Why does ThreadSanitizer report a race with this lock-free example?
Asked Answered
G

2

27

I've boiled this down to a simple self-contained example. The main thread enqueues 1000 items, and a worker thread tries to dequeue concurrently. ThreadSanitizer complains that there's a race between the read and the write of one of the elements, even though there is an acquire-release memory barrier sequence protecting them.

#include <atomic>
#include <thread>
#include <cassert>

struct FakeQueue
{
    int items[1000];
    std::atomic<int> m_enqueueIndex;
    int m_dequeueIndex;

    FakeQueue() : m_enqueueIndex(0), m_dequeueIndex(0) { }

    void enqueue(int x)
    {
        auto tail = m_enqueueIndex.load(std::memory_order_relaxed);
        items[tail] = x;              // <- element written
        m_enqueueIndex.store(tail + 1, std::memory_order_release);
    }

    bool try_dequeue(int& x)
    {
        auto tail = m_enqueueIndex.load(std::memory_order_acquire);
        assert(tail >= m_dequeueIndex);
        if (tail == m_dequeueIndex)
            return false;
        x = items[m_dequeueIndex];    // <- element read -- tsan says race!
        ++m_dequeueIndex;
        return true;
    }
};


FakeQueue q;

int main()
{
    std::thread th([&]() {
        int x;
        for (int i = 0; i != 1000; ++i)
            q.try_dequeue(x);
    });

    for (int i = 0; i != 1000; ++i)
        q.enqueue(i);

    th.join();
}

ThreadSanitizer output:

==================
WARNING: ThreadSanitizer: data race (pid=17220)
  Read of size 4 at 0x0000006051c0 by thread T1:
    #0 FakeQueue::try_dequeue(int&) /home/cameron/projects/concurrentqueue/tests/tsan/issue49.cpp:26 (issue49+0x000000402bcd)
    #1 main::{lambda()#1}::operator()() const <null> (issue49+0x000000401132)
    #2 _M_invoke<> /usr/include/c++/5.3.1/functional:1531 (issue49+0x0000004025e3)
    #3 operator() /usr/include/c++/5.3.1/functional:1520 (issue49+0x0000004024ed)
    #4 _M_run /usr/include/c++/5.3.1/thread:115 (issue49+0x00000040244d)
    #5 <null> <null> (libstdc++.so.6+0x0000000b8f2f)

  Previous write of size 4 at 0x0000006051c0 by main thread:
    #0 FakeQueue::enqueue(int) /home/cameron/projects/concurrentqueue/tests/tsan/issue49.cpp:16 (issue49+0x000000402a90)
    #1 main /home/cameron/projects/concurrentqueue/tests/tsan/issue49.cpp:44 (issue49+0x000000401187)

  Location is global 'q' of size 4008 at 0x0000006051c0 (issue49+0x0000006051c0)

  Thread T1 (tid=17222, running) created by main thread at:
    #0 pthread_create <null> (libtsan.so.0+0x000000027a67)
    #1 std::thread::_M_start_thread(std::shared_ptr<std::thread::_Impl_base>, void (*)()) <null> (libstdc++.so.6+0x0000000b9072)
    #2 main /home/cameron/projects/concurrentqueue/tests/tsan/issue49.cpp:41 (issue49+0x000000401168)

SUMMARY: ThreadSanitizer: data race /home/cameron/projects/concurrentqueue/tests/tsan/issue49.cpp:26 FakeQueue::try_dequeue(int&)
==================
ThreadSanitizer: reported 1 warnings

Command line:

g++ -std=c++11 -O0 -g -fsanitize=thread issue49.cpp -o issue49 -pthread

g++ version: 5.3.1

Can anybody shed some light onto why tsan thinks this is a data race?


UPDATE

It seems like this is a false positive.

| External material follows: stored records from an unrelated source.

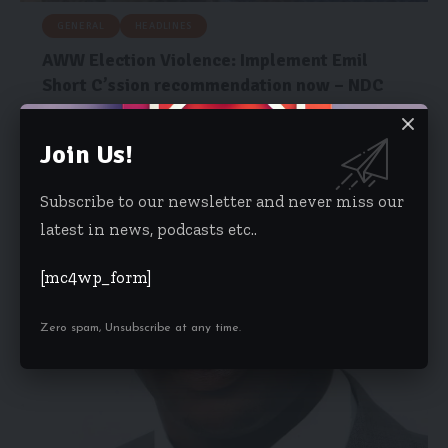
GENERAL
HEADLINES
AWW Election Violence: Implement Emil
Short C’ssion recommendation now – NDC
The National Democratic Congress (NDC) has called on the
government to implement…
Join Us!
Isaac Dzidzoamenu
January 31, 2024
Subscribe to our newsletter and never miss our
latest in news, podcasts etc..
[mc4wp_form]
Zero spam, Unsubscribe at any time.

To appease ThreadSanitizer, I've added annotations (see here for the supported ones and here for an example). Note that detecting whether tsan is enabled in GCC via a macro has only recently been added, so I had to manually pass -D__SANITIZE_THREAD__ to g++ for now.

#if defined(__SANITIZE_THREAD__)
#define TSAN_ENABLED
#elif defined(__has_feature)
#if __has_feature(thread_sanitizer)
#define TSAN_ENABLED
#endif
#endif

#ifdef TSAN_ENABLED
#define TSAN_ANNOTATE_HAPPENS_BEFORE(addr) \
    AnnotateHappensBefore(__FILE__, __LINE__, (void*)(addr))
#define TSAN_ANNOTATE_HAPPENS_AFTER(addr) \
    AnnotateHappensAfter(__FILE__, __LINE__, (void*)(addr))
extern "C" void AnnotateHappensBefore(const char* f, int l, void* addr);
extern "C" void AnnotateHappensAfter(const char* f, int l, void* addr);
#else
#define TSAN_ANNOTATE_HAPPENS_BEFORE(addr)
#define TSAN_ANNOTATE_HAPPENS_AFTER(addr)
#endif

struct FakeQueue
{
    int items[1000];
    std::atomic<int> m_enqueueIndex;
    int m_dequeueIndex;

    FakeQueue() : m_enqueueIndex(0), m_dequeueIndex(0) { }

    void enqueue(int x)
    {
        auto tail = m_enqueueIndex.load(std::memory_order_relaxed);
        items[tail] = x;
        TSAN_ANNOTATE_HAPPENS_BEFORE(&items[tail]);
        m_enqueueIndex.store(tail + 1, std::memory_order_release);
    }

    bool try_dequeue(int& x)
    {
        auto tail = m_enqueueIndex.load(std::memory_order_acquire);
        assert(tail >= m_dequeueIndex);
        if (tail == m_dequeueIndex)
            return false;
        TSAN_ANNOTATE_HAPPENS_AFTER(&items[m_dequeueIndex]);
        x = items[m_dequeueIndex];
        ++m_dequeueIndex;
        return true;
    }
};

// main() is as before

Now ThreadSanitizer is happy at runtime.

Grumous answered 31/5, 2016 at 18:14 Comment(4)
Does it make a difference, if you are using sequential consistency for the atomic accesses?Kirksey
No, tsan still reports a race.Grumous
I think your "UPDATE" is actually an answer - and a good one! Consider moving it out of the question and into an answer.Derick
@Toby: Thanks, but really it's just an elaborate example of how to silence a false positive in my specific example code. user1887915 has the real answer (that tsan doesn't currently support this type of code in the first place). Tomato/tomahto ;-)Grumous
G
2

The ThreadSanitizer is not good at counting, it cannot understand that writes to the items always happen before the reads.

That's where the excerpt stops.